Chest ultrasound may play a part in monitoring therapy for existing disease. CT would depict these changes more objectively, but one advantage of ultrasound is that the examination can be conducted bedside in severely ill patients. The disadvantage is that it is operator-dependent, and an experienced radiologist or intensive care doctor is necessary to ensure clinically meaningful examinations. Because of this we cannot issue a general recommendation for this method.
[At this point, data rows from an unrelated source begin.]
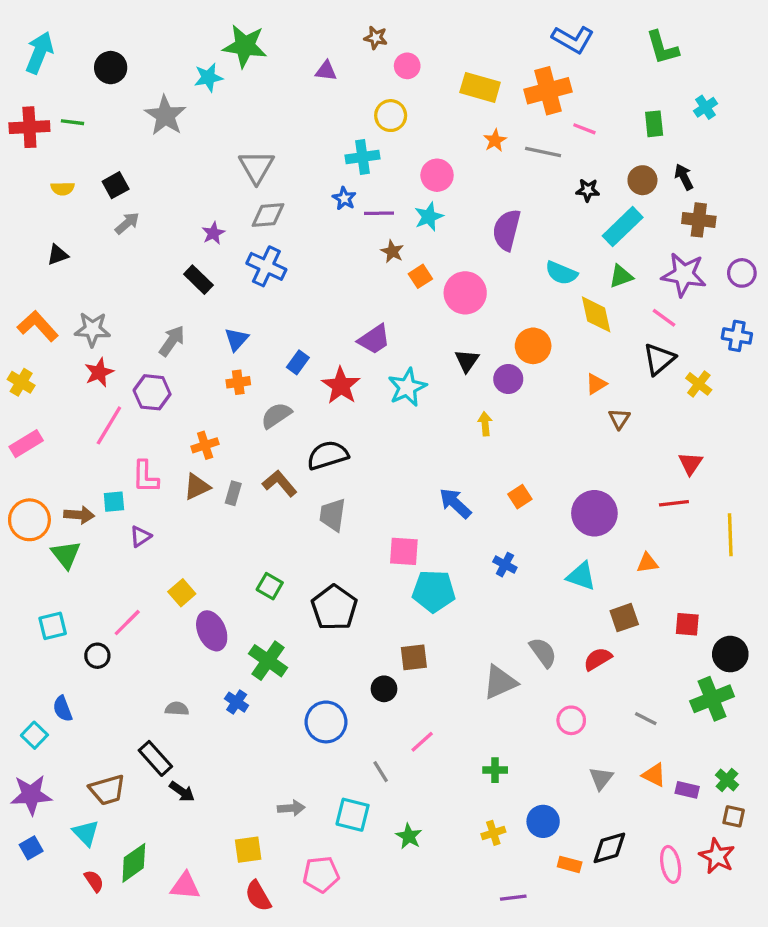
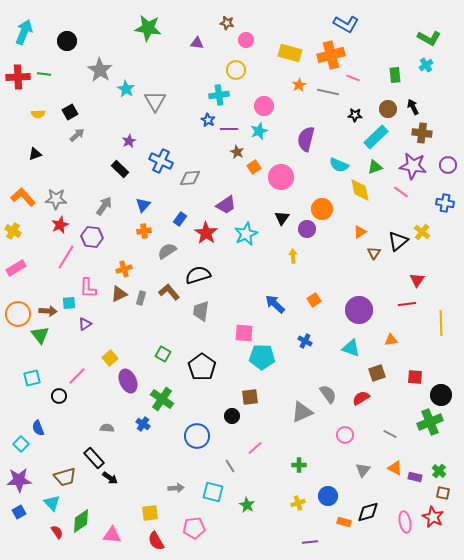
green L-shape: (662, 48) -> (429, 38), moved, turned -45
cyan star: (208, 77) -> (126, 89), moved, turned -30
gray diamond: (268, 215) -> (190, 178), moved
black triangle: (659, 359) -> (398, 241), moved

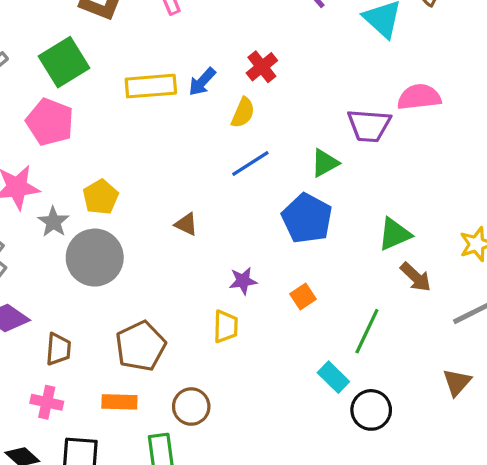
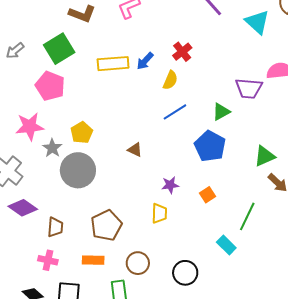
black circle: (371, 410) -> (185, 273), moved

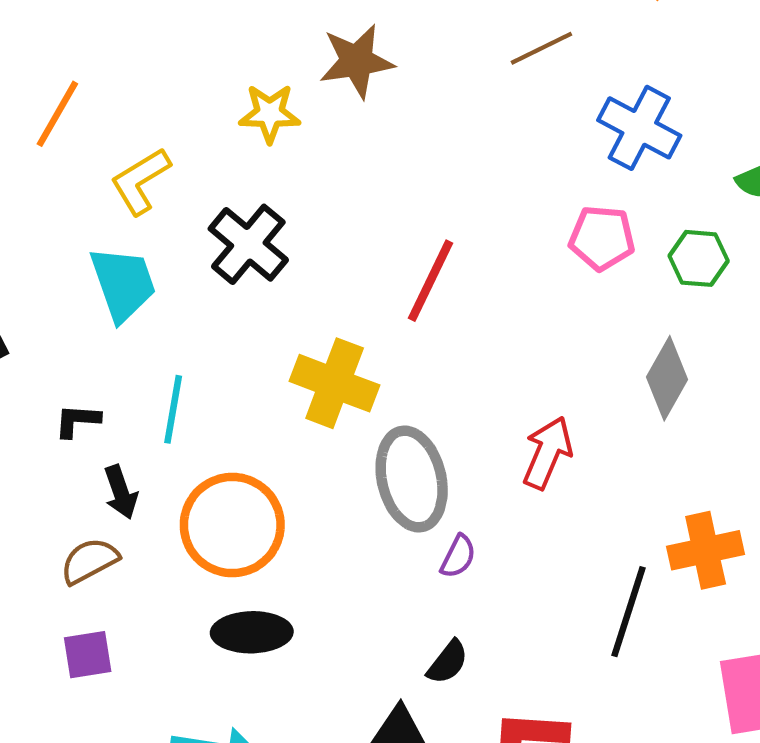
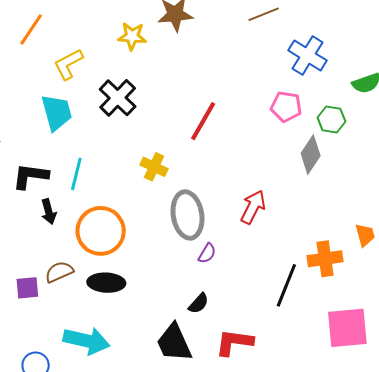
gray diamond: (667, 378) -> (311, 155), moved
yellow cross: (335, 383) -> (154, 167), size x0.7
black L-shape: (77, 421) -> (30, 176), size x1.6
brown semicircle: (89, 561) -> (59, 272), moved

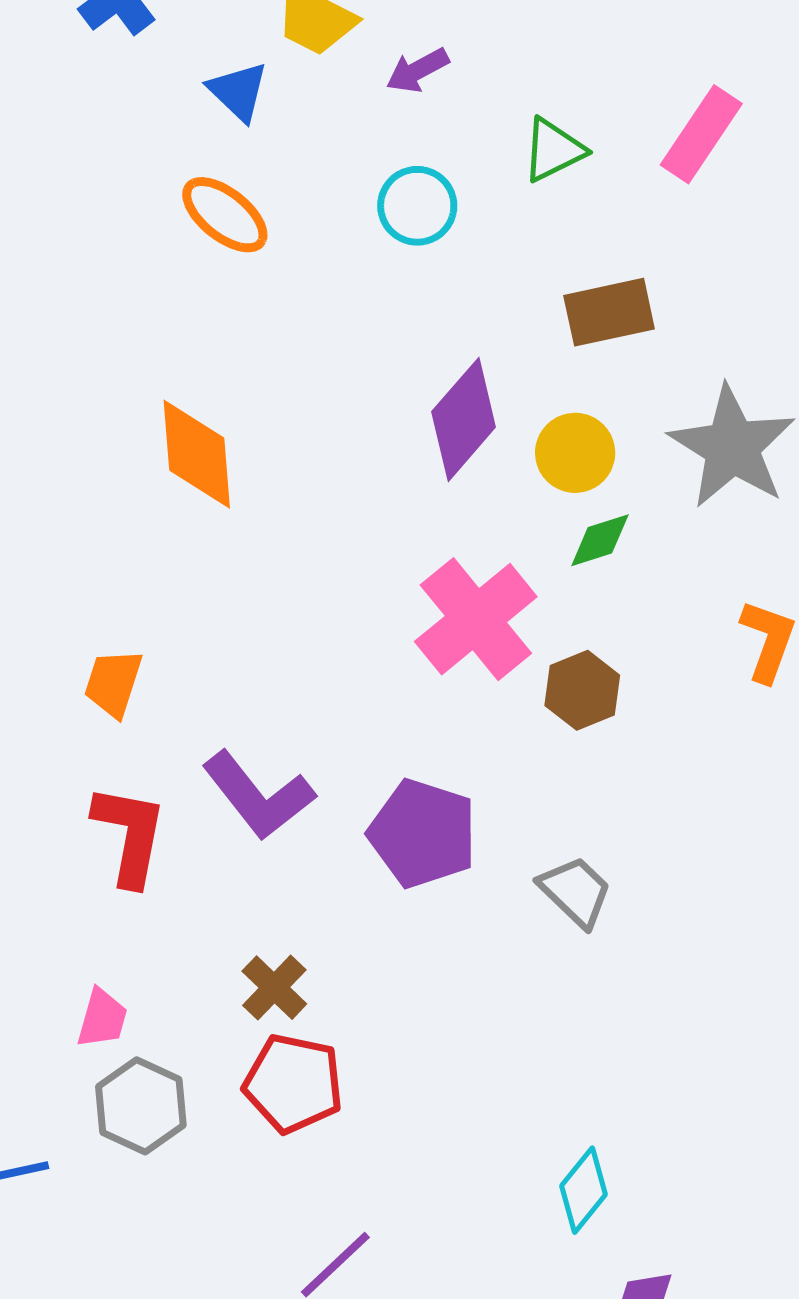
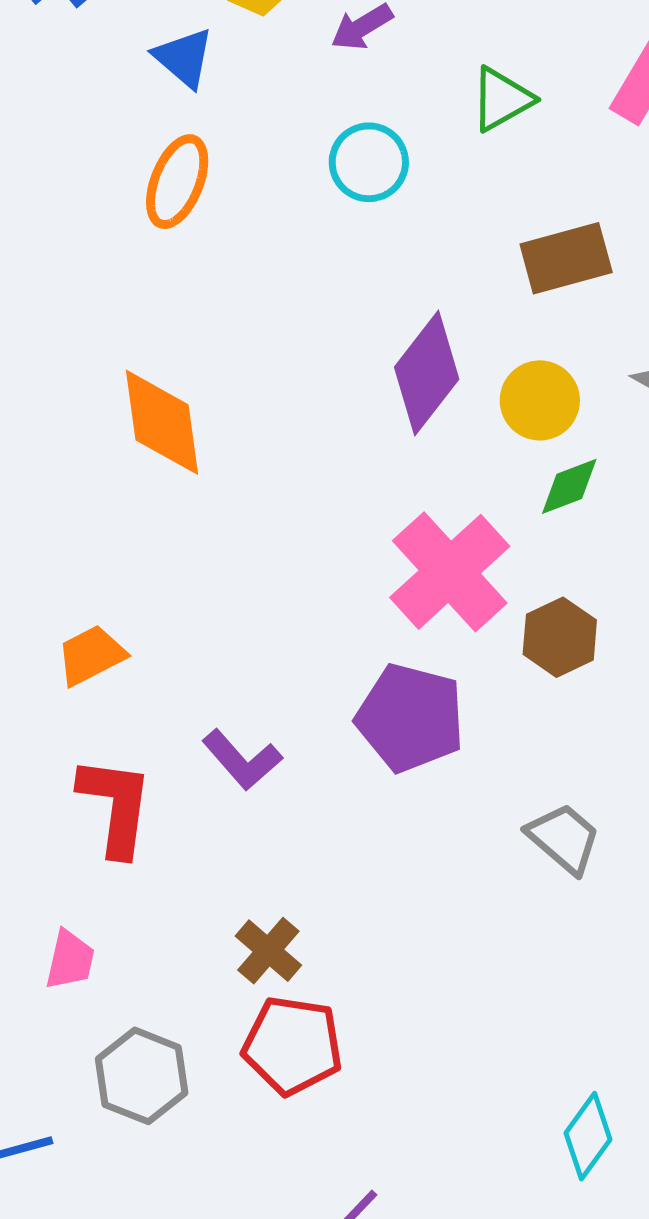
orange ellipse: (225, 215) -> (177, 182), turned 76
orange trapezoid: (113, 683) -> (91, 655), turned 48
purple L-shape: (258, 796) -> (242, 760), size x0.7
purple pentagon: (423, 833) -> (410, 718), moved
pink trapezoid: (102, 1018) -> (70, 960), moved

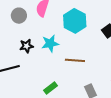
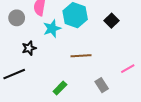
cyan star: (50, 43) -> (52, 29), moved

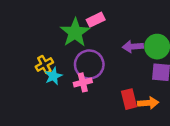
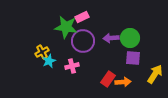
green star: (75, 32) -> (66, 27), turned -30
purple circle: (89, 64) -> (83, 41), moved
red rectangle: (129, 99) -> (108, 79), turned 49

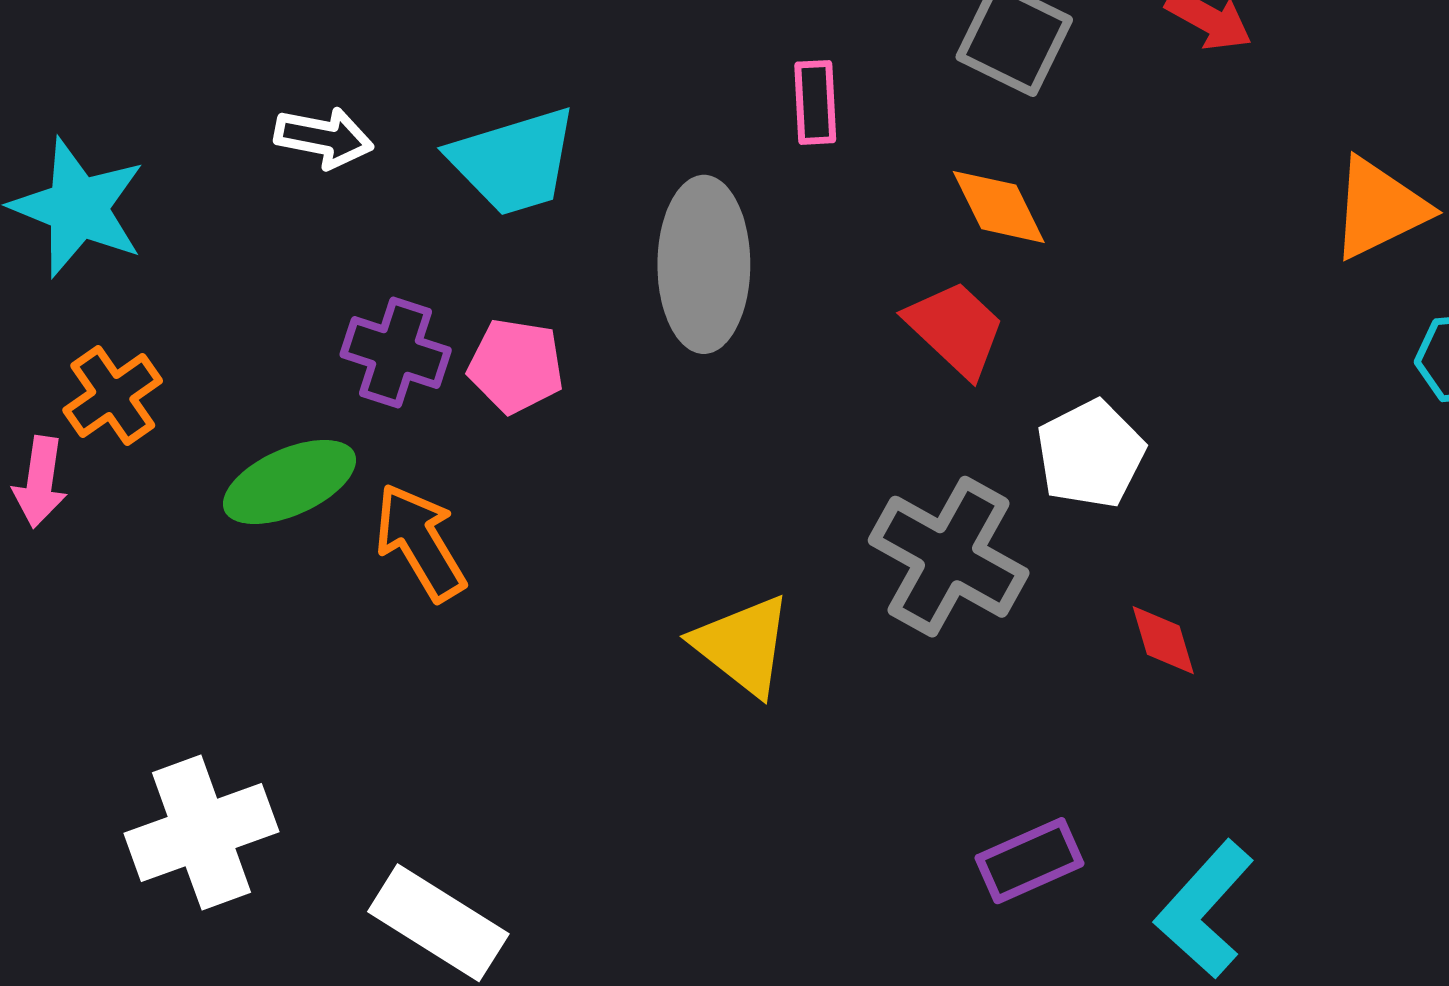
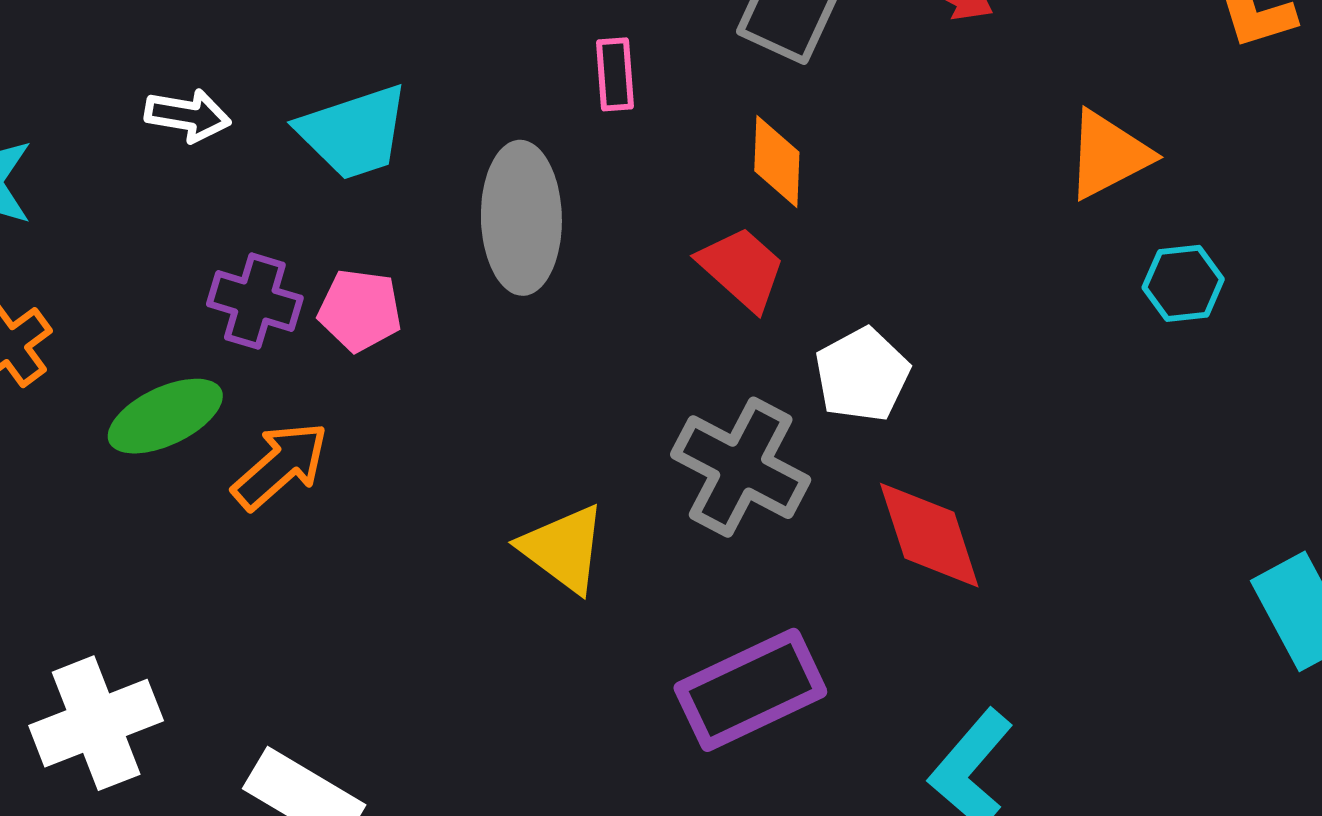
orange diamond: (999, 207) -> (777, 162), turned 30
orange arrow: (420, 542) -> (280, 466), turned 81
red diamond: (1163, 640) -> (929, 535), size x1.8
purple rectangle: (1030, 861) -> (750, 690), moved, size x1.6

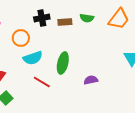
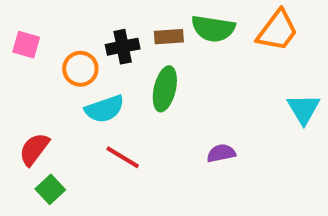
black cross: (42, 18) -> (123, 47), moved
green semicircle: (87, 18) -> (213, 29), size x1.5
green ellipse: (63, 63) -> (165, 89), moved

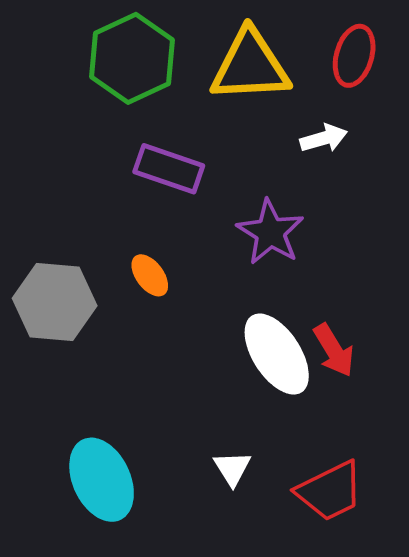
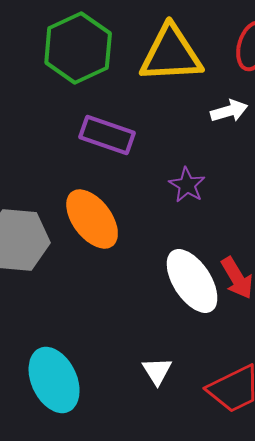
purple star: (270, 232) -> (187, 185), size x0.7
orange ellipse: (150, 275) -> (92, 219), size x1.8

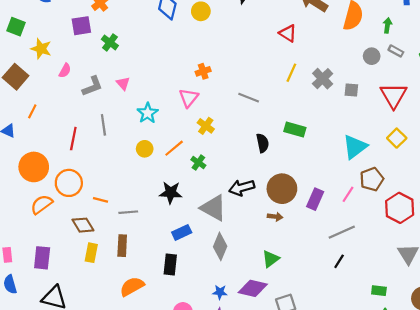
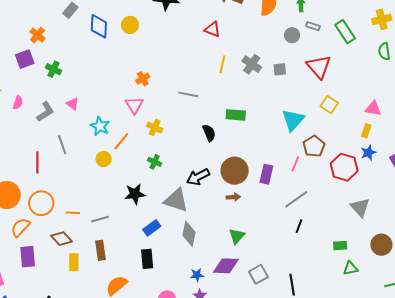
orange line: (174, 148) -> (121, 141), moved
purple rectangle: (42, 258) -> (28, 257), moved

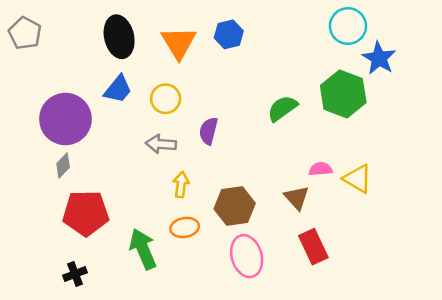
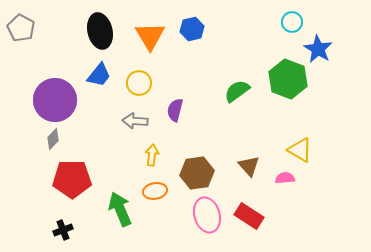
cyan circle: (348, 26) -> (292, 22), size x0.7
pink semicircle: (321, 169) -> (285, 178), moved
red rectangle: (313, 247) -> (249, 216), moved, turned -32

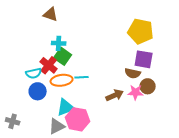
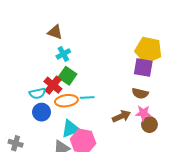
cyan cross: (59, 43) -> (63, 54), moved, turned -32
purple square: (144, 59) -> (143, 67), moved
brown circle: (148, 86) -> (149, 125), moved

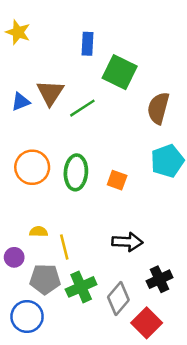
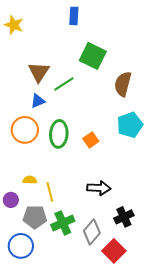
blue rectangle: (87, 44) -> (74, 16), moved
blue triangle: (21, 102) -> (38, 101), moved
orange square: (117, 180) -> (91, 140), turned 35

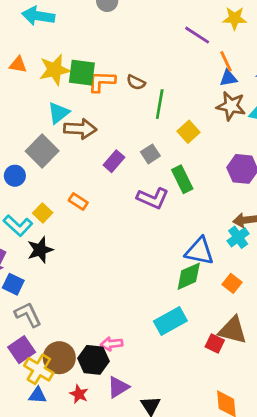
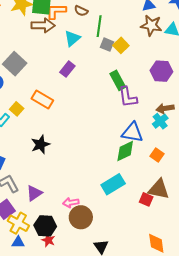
cyan triangle: (58, 113) -> (72, 38), moved
brown arrow: (80, 129) -> (43, 25), moved
gray square: (150, 154) -> (107, 45), moved, turned -32
purple L-shape: (153, 198) -> (128, 97), moved, turned 60
orange rectangle: (78, 201) -> (42, 100), size x1.5
black star: (40, 250) -> (40, 144), moved
brown circle: (59, 358) -> (81, 217), moved
black hexagon: (93, 360) -> (45, 226), moved
purple triangle: (118, 387) -> (34, 193), moved

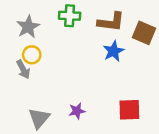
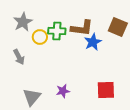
green cross: (70, 16) -> (57, 31), moved
brown L-shape: (111, 22) -> (82, 28), moved
yellow circle: (32, 55) -> (40, 37), moved

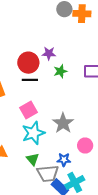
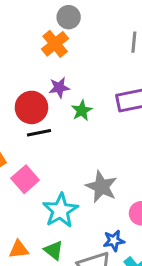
orange cross: (82, 14) -> (55, 44), moved, turned -30
pink square: (29, 110) -> (25, 179), moved
green triangle: (33, 159) -> (54, 250), moved

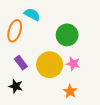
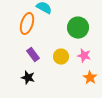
yellow circle: (50, 65) -> (61, 57), size x0.6
orange star: (70, 91) -> (90, 78), moved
Advanced age, male sex, hypertension, other cardiovascular disease and diabetes increase the risk of a severe course of COVID-19 infection (
35). Both the infection per se and pulmonary failure in the form of acute respiratory distress syndrome, with increased stress and risk of hypoxia, generate a risk of myocardial damage and/or ischaemia. Echocardiogaphy may be essential for resolving situations with troponin release, arrhythmia and heart failure ( 35), but is only indicated when this has a probable impact on treatment. Many issues can be clarified at the bedside with a hand-held ultrasound scanner ( 36). The challenge of infection prevention is at least as great as with any other ultrasound examination. In the event of myocardial infarction, invasive diagnostics and treatment are necessary.
CT and MRI of the brain
In a retrospective study from Wuhan in China, 36 % of hospitalised patients with COVID-19 had neurological symptoms (
37). The most common symptoms were acute cerebrovascular disease, altered consciousness and musculoskeletal symptoms. Headache and impaired sense of taste and smell were also among the findings, and were more common in the seriously ill. Cerebral changes as with haemorrhagic encephalitis have also been described ( 38), a serious complication that may arise in connection with an intracranial cytokine storm. These studies suggest that COVID-19 may also give an indication for intracranial examinations with either CT or MRI, primarily in order to detect ischaemia in need of treatment.